[antlr-interest] Re: nice threads
    Brian Smith 
    brian-l-smith at uiowa.edu
       
    Fri Jun 14 14:31:12 PDT 2002
    
    
  
mzukowski at yci.com wrote:
>>But, how do you specify the joinpoints? Wouldn't you use the grammar 
>>rules as the join-points? If so, then you really haven't 
>>gained anything.
>>
>>Have you looked at SableCC? They don't allow you to put any 
>>rules into 
>>your grammar. Instead, they automatically generate a bunch of classes 
>>that represent a heterogeneous AST. Then you subclass these generated 
>>classes to include your code.
I do agree that graph-rewriting seems more useful, but only if the 
graph-rewriting language has enough "power".
But, I believe I mis-stated the SableCC technique. They generate a set 
of classes that represent the AST, _and_ they generate a "visitor" 

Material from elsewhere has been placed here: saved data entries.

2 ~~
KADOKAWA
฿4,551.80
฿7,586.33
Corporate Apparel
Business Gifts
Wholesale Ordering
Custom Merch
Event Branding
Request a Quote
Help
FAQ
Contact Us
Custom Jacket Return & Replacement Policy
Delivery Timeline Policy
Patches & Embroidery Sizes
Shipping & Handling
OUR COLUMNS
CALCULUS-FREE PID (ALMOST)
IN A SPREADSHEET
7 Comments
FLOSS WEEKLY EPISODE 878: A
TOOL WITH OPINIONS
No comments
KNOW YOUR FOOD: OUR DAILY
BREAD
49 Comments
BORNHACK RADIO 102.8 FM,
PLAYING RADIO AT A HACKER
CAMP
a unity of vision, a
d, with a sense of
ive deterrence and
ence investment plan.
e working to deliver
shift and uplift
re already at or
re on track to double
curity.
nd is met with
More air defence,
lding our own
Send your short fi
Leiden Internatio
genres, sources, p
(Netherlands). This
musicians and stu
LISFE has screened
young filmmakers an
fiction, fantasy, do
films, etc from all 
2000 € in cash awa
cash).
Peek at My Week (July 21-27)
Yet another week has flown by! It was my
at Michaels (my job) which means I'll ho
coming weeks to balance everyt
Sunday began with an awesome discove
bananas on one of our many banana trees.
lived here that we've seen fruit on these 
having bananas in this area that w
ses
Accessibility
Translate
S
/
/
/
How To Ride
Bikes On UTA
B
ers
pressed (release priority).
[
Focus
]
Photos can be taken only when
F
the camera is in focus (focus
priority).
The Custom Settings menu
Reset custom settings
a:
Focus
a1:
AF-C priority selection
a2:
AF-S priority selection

abstract class. The "visitor" is the basic implementation of the visitor 
pattern. Basically, each pass subclasses the visitor abstract class and 
overrides the appropriate methods.
I am doing something similar to SableCC, but instead of operating on 
grammars I am operating on Abstract Syntax Graphs in the form of MOF 
models (MOF is a subset of UML used to model the static-semantics/ 
abstract-syntax of modeling and programming languages). That is, I 
generate a visitor from the abstract syntax's UML diagram, and I call 
this visitor while walking the composition associations in the diagram.
 > But then what do you do about multiple passes?  What you end up doing
 > is having a bunch of parallel subclasses representing each pass.  The
 > beauty of a tree grammar is that you abstract away the AST into the
 > rules and get to reason about it at the scale of the grammar and rules
 > instead of a bunch of different classes.
> By the way folks, there is an interesting project at www.brics.dk/metafront.
> The paper "Growing Languages with Metamorphic Syntax Macros" has some
> interesting reasoning about grammar extensions.  Granted the paper is about
> LL(1) parsing without actions, but it's pretty cool to see they can reason
> about grammar additions and decide whether a particular extension will work
> or not.  I am envious and will be lobbying hard for the hooks to allow a
> similar functionality to be built into antlr 3.
This does seem very interesting. Thanks for the pointer.